Effective direct procurement risk management is essential for maintaining business continuity, optimizing costs, and ensuring the reliability of the supply chain.

On-time delivery is a cornerstone of direct procurement risk management. It supports seamless operations, helps maintain cost control, ensures customer expectations are met, and eliminates the endless chase of suppliers, parts, and manufacturing line stoppages. Therefore, ensuring that procurement practices are aligned with on-time delivery goals is essential for a resilient and efficient supply chain.

Visualizing on-time delivery performance

In today's challenging business environment, many direct procurement supply chains are reactive by nature, always chasing suppliers, deliveries, parts, and line shutdowns. Reactive supply chains lack visibility tools and are responding to events and changes after they occur, rather than anticipating and proactively planning for them. The focus is on addressing issues as they arise rather than using advanced analytical tools to prevent or mitigate potential problems. This approach is often characterized by a lack of real-time visibility into supplier's manufacturing and PO status, limited collaboration with suppliers, a reliance on manual processes, and the lack of a centralized supplier data management hub.

By contrast, a proactive risk management approach involves actively engaging and working closely with suppliers to enhance mutual benefits and achieve shared goals. This approach goes beyond traditional buyer-supplier relationships and focuses on building strategic partnerships that foster innovation, efficiency, and long-term success and help companies mitigate risk in the end-to-end Po life cycle.

So how can a supply chain team change from being responsive to being proactive, able to look ahead and predict which PO's will be late and re-organized in accordance? One way is by creating an algorithm that predicts which suppliers and what parts will be problematic. Today there is a whole world of ERP and MRP tools for scheduling and managing materials, and they do what is necessary, but ultimately they are all reactive - allow for a response only when the crisis is in its full swing.

We have created a solution that combines the algorithm and the service that accompanies it to be proactive, controlling the situation in advance by early identification and handling of the problematic components before the status turns from green or yellow to red. The traffic lights are not just an image.

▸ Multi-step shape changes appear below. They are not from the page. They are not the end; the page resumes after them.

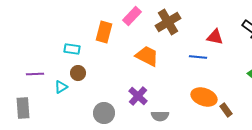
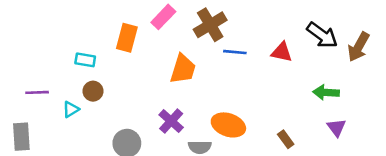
red triangle: (215, 37) -> (282, 52), moved
orange trapezoid: (147, 56) -> (183, 69), turned 80
blue line: (198, 57) -> (235, 52), moved
orange ellipse: (204, 97) -> (228, 125), moved

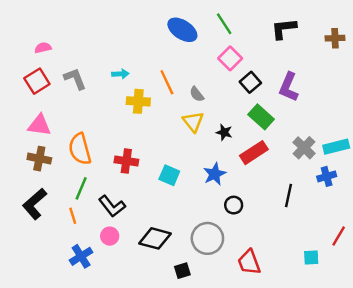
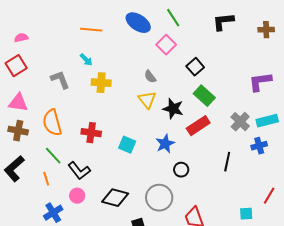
pink square: (230, 58) -> (166, 45), moved
cyan arrow: (120, 74) -> (86, 60), turned 48
gray L-shape: (75, 79) -> (60, 80), moved
orange line: (167, 82) -> (91, 30), moved, turned -60
purple L-shape: (289, 87) -> (260, 82), moved, turned 60
black star: (224, 132) -> (173, 109), size x1.5
green line: (81, 188) -> (53, 156), turned -66

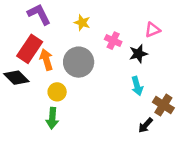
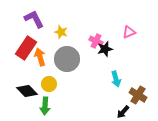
yellow star: (82, 23) -> (61, 32), moved
black star: (138, 54) -> (105, 49), moved
black diamond: (16, 78) -> (27, 91), moved

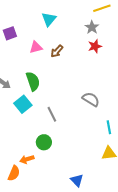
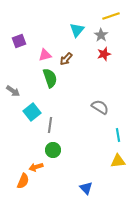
cyan triangle: (49, 19) -> (77, 30), moved
green semicircle: (33, 81) -> (50, 78), moved
gray line: (52, 114) -> (50, 125), moved, turned 35

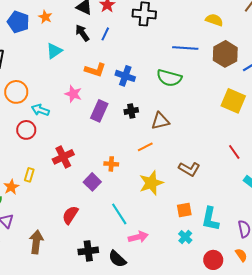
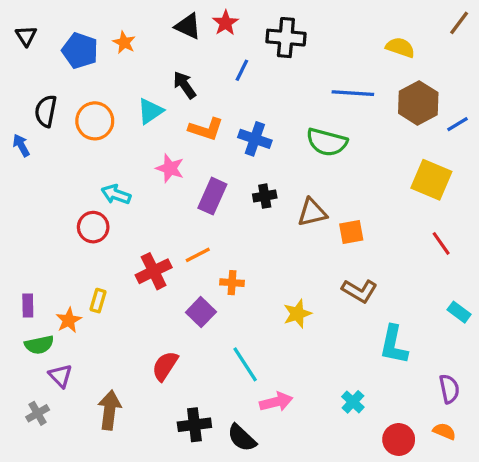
black arrow: (82, 33) -> (185, 85), moved
blue line: (105, 34) -> (242, 70), moved
cyan triangle: (54, 51) -> (150, 111), moved
orange circle: (16, 92) -> (95, 121), moved
orange line: (145, 147) -> (198, 255), moved
red line: (234, 152) -> (441, 243), moved
yellow star: (151, 183) -> (297, 314), size x0.7
orange square: (184, 210) -> (351, 232), moved
cyan L-shape: (210, 219) -> (394, 345), moved
orange semicircle: (241, 255) -> (444, 431), turned -32

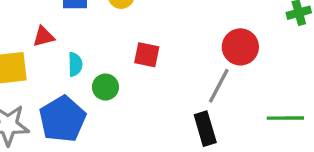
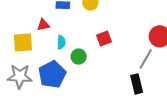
red square: (147, 55) -> (104, 39), turned -35

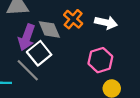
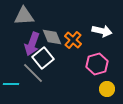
orange cross: (73, 19) -> (73, 40), moved

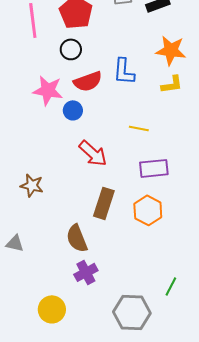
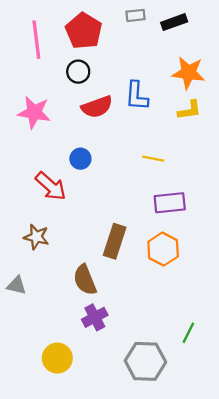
pink star: (48, 90) -> (34, 112), moved
blue circle: (73, 110) -> (80, 159), moved
red arrow: (93, 153) -> (51, 186), moved
brown star: (32, 185) -> (36, 237), moved

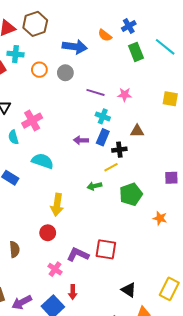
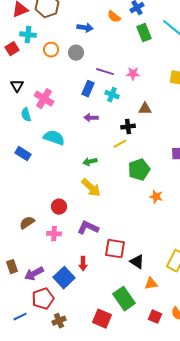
blue arrow: (75, 47) -> (85, 28), size x0.7
pink cross: (32, 121) -> (44, 99), turned -30
blue rectangle: (103, 137) -> (88, 89), moved
green arrow: (94, 186) -> (90, 162), moved
yellow arrow: (57, 205) -> (91, 188), moved, turned -55
orange star: (160, 218) -> (156, 197), moved
brown semicircle: (14, 249) -> (27, 223), turned -119
red square: (106, 249) -> (115, 249), moved
pink cross: (55, 269) -> (54, 234), moved, turned -32

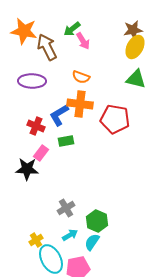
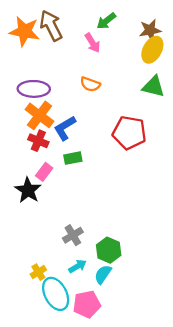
green arrow: (72, 29) -> (106, 21), moved
brown arrow: (47, 47) -> (51, 26), moved
orange cross: (80, 104) -> (39, 115), moved, turned 30
black star: (27, 169) -> (28, 190), turned 30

The statuses of different parts are illustrated with these colors, allowing the user to easily identify an item that is in danger of being delayed. The algorithm analyzes information from a large number of sources and draws conclusions based on that. The algorithm weighs the data and draws a forecast, of whether or not a part will arrive on time over the next three months. It relies on the supplier's supply history, the number of known parts he has in stock and production, his relevant purchase order confirmations, and finally his service index.